> TASK TO COMPLETE: The records that follow should be returned exactly, pictures excluded.

Collection entries
####################

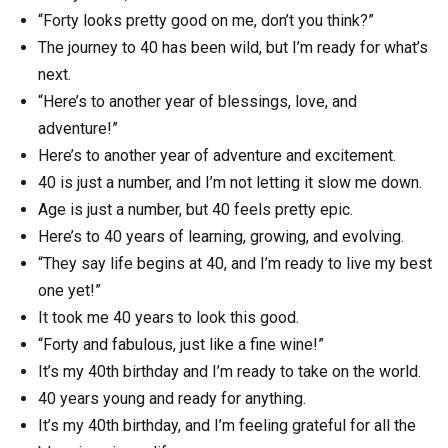
“Forty looks pretty good on me, don’t you think?”
The journey to 40 has been wild, but I’m ready for what’s
next.
“Here’s to another year of blessings, love, and
adventure!”
Here’s to another year of adventure and excitement.
40 is just a number, and I’m not letting it slow me down.
Age is just a number, but 40 feels pretty epic.
Here’s to 40 years of learning, growing, and evolving.
“They say life begins at 40, and I’m ready to live my best
one yet!”
It took me 40 years to look this good.
“Forty and fabulous, just like a fine wine!”
It’s my 40th birthday and I’m ready to take on the world.
40 years young and ready for anything.
It’s my 40th birthday, and I’m feeling grateful for all the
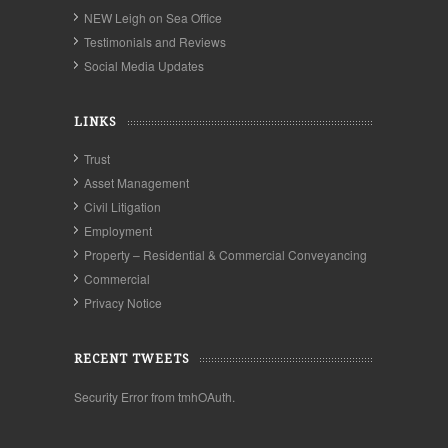
NEW Leigh on Sea Office
Testimonials and Reviews
Social Media Updates
LINKS
Trust
Asset Management
Civil Litigation
Employment
Property – Residential & Commercial Conveyancing
Commercial
Privacy Notice
RECENT TWEETS
Security Error from tmhOAuth.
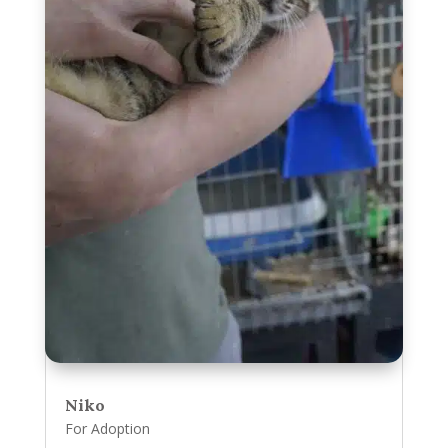
Niko
For Adoption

####################

> EXERCISE RESPONSE:
“Forty looks pretty good on me, don’t you think?”
The journey to 40 has been wild, but I’m ready for what’s
next.
“Here’s to another year of blessings, love, and
adventure!”
Here’s to another year of adventure and excitement.
40 is just a number, and I’m not letting it slow me down.
Age is just a number, but 40 feels pretty epic.
Here’s to 40 years of learning, growing, and evolving.
“They say life begins at 40, and I’m ready to live my best
one yet!”
It took me 40 years to look this good.
“Forty and fabulous, just like a fine wine!”
It’s my 40th birthday and I’m ready to take on the world.
40 years young and ready for anything.
It’s my 40th birthday, and I’m feeling grateful for all the
NEW Leigh on Sea Office
Testimonials and Reviews
Social Media Updates
LINKS
Trust
Asset Management
Civil Litigation
Employment
Property – Residential & Commercial Conveyancing
Commercial
Privacy Notice
RECENT TWEETS
Security Error from tmhOAuth.
Niko
For Adoption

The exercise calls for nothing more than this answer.